Record extracts ::
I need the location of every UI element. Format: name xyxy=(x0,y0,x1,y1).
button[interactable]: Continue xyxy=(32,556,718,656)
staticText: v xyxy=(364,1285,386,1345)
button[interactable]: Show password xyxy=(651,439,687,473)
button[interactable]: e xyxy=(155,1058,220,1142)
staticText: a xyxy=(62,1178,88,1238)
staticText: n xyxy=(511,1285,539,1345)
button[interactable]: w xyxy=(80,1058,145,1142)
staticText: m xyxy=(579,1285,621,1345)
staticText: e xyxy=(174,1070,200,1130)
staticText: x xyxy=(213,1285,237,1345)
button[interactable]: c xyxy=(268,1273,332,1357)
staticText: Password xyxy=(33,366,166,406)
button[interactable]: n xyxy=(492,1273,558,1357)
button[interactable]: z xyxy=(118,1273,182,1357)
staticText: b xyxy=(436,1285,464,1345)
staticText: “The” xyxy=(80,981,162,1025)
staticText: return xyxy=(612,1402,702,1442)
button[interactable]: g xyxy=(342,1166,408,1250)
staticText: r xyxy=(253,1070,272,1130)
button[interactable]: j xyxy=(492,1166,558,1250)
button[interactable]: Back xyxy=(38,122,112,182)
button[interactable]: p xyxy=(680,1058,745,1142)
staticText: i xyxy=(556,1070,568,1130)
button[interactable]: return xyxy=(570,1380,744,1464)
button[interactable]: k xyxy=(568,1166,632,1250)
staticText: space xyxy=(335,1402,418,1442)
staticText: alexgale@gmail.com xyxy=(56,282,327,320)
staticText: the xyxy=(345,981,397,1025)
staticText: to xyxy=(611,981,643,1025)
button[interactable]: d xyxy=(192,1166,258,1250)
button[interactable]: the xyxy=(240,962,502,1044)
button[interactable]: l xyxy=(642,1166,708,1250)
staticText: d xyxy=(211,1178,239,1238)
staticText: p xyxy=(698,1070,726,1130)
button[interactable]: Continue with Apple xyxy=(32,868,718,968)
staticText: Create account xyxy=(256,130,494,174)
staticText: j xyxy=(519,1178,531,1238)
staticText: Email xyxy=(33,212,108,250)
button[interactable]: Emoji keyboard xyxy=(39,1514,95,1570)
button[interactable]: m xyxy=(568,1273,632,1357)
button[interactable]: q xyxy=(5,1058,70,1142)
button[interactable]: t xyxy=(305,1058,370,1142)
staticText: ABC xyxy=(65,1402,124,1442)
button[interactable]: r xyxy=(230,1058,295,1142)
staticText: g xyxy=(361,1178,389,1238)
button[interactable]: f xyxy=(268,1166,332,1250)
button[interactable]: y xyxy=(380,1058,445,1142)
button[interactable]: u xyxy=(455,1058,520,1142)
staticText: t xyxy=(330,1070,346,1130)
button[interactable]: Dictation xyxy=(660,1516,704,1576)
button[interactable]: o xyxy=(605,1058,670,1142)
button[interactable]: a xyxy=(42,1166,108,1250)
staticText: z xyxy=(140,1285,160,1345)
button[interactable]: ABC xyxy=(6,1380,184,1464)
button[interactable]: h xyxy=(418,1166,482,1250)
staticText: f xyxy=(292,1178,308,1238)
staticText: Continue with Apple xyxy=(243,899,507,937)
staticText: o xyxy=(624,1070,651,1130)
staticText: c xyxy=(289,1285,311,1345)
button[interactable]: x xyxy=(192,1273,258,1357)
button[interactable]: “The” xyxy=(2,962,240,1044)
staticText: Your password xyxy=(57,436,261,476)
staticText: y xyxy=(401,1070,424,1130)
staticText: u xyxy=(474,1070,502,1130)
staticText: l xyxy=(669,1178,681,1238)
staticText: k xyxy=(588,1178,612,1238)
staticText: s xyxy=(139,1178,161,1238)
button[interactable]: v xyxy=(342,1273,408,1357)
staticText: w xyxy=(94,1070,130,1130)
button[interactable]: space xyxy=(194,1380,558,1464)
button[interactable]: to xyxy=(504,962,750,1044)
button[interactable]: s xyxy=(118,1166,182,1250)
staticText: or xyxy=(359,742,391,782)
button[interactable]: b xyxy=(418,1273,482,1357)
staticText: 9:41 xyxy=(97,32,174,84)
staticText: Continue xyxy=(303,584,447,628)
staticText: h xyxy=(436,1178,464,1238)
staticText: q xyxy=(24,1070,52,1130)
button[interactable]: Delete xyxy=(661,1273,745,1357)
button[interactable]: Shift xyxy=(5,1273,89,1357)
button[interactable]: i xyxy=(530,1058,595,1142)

Work item :: With the string "space" as the key, filter the data above and show the lines that match.

Problem solution ::
staticText: space xyxy=(335,1402,418,1442)
button[interactable]: space xyxy=(194,1380,558,1464)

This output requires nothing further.